Start of Records provided

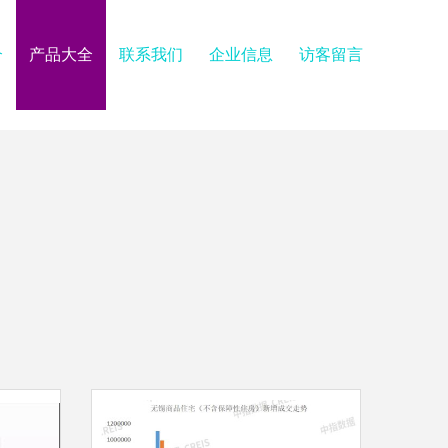
介
产品大全
联系我们
企业信息
访客留言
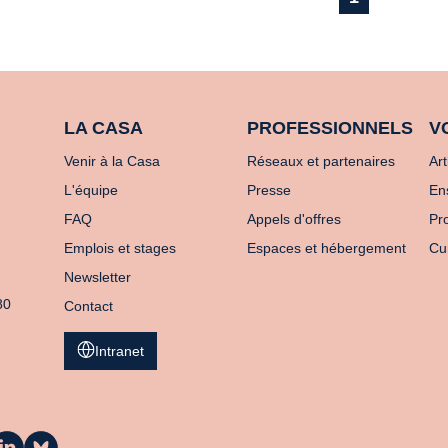
LA CASA
PROFESSIONNELS
V
Venir à la Casa
Réseaux et partenaires
Art
L'équipe
Presse
En
FAQ
Appels d'offres
Pro
Emplois et stages
Espaces et hébergement
Cu
Newsletter
80
Contact
Intranet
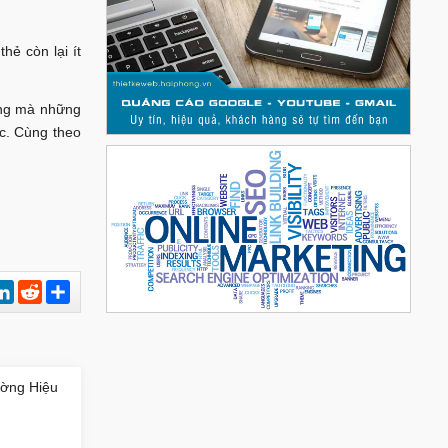
hẻ còn lại ít
ọng mà những
c. Cùng theo
est
hatsApp
LinkedIn
Reddit
Chia
sẻ
ường Hiệu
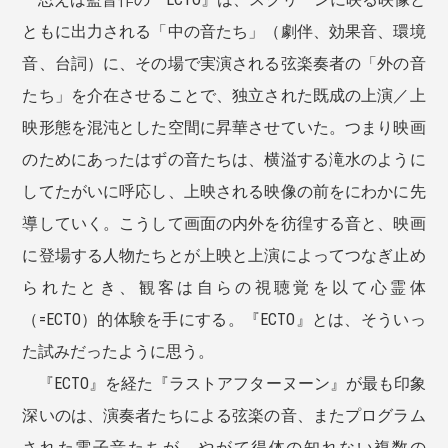
ともに出力される「中の音たち」（劇伴、効果音、環境
音、台詞）に、その場で実演される弦楽奏者の「外の音
たち」を介在させることで、独立された既成の上演／上
映形態を混沌とした空間に昇華させていた。つまり映画
のためにあったはずの音たちは、横溢する滝水のように
してたがいに呼応し、上映される映像の前をにわかに先
導していく。こうして画面の内外を彷徨する音と、映画
に登場する人物たちとが上映と上演によってつなぎ止め
られたとき、観客は自らの視聴覚を以て心霊体
（=ECTO）的体験を手にする。『ECTO』とは、そういっ
た試みだったように思う。
『ECTO』を経た『ラストアフターヌーン』が最も印象
深いのは、演奏者たちによる弦楽の音、またプログラム
された電子音たちが、やがて得体の知れない複数の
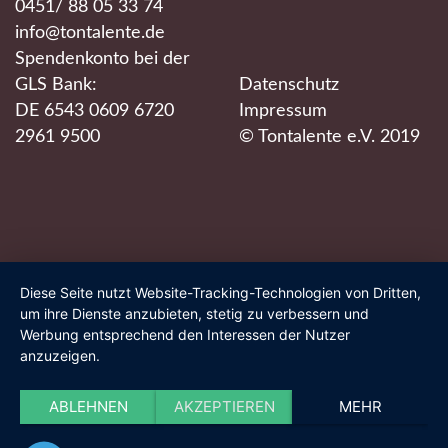
0451/ 88 05 33 74
info@tontalente.de
Spendenkonto bei der
GLS Bank:
Datenschutz
DE 6543 0609 6720
Impressum
2961 9500
© Tontalente e.V. 2019
Diese Seite nutzt Website-Tracking-Technologien von Dritten,
um ihre Dienste anzubieten, stetig zu verbessern und
Werbung entsprechend den Interessen der Nutzer
anzuzeigen.
ABLEHNEN
AKZEPTIEREN
MEHR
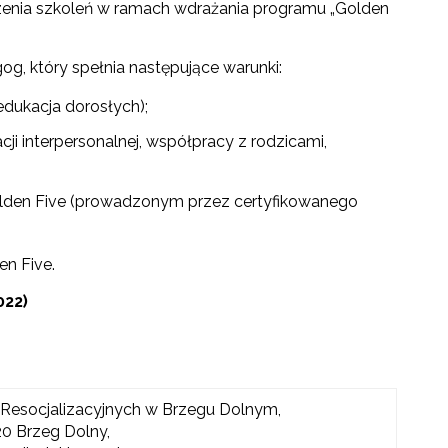
nia szkoleń w ramach wdrażania programu „Golden
g, który spełnia następujące warunki:
dukacja dorosłych);
 interpersonalnej, współpracy z rodzicami,
lden Five (prowadzonym przez certyfikowanego
n Five.
022)
Resocjalizacyjnych w Brzegu Dolnym,
120 Brzeg Dolny,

End of Records provided

About this exercise:
Say only how many lines above contain "ECTO", with no other words.

Task answer:
2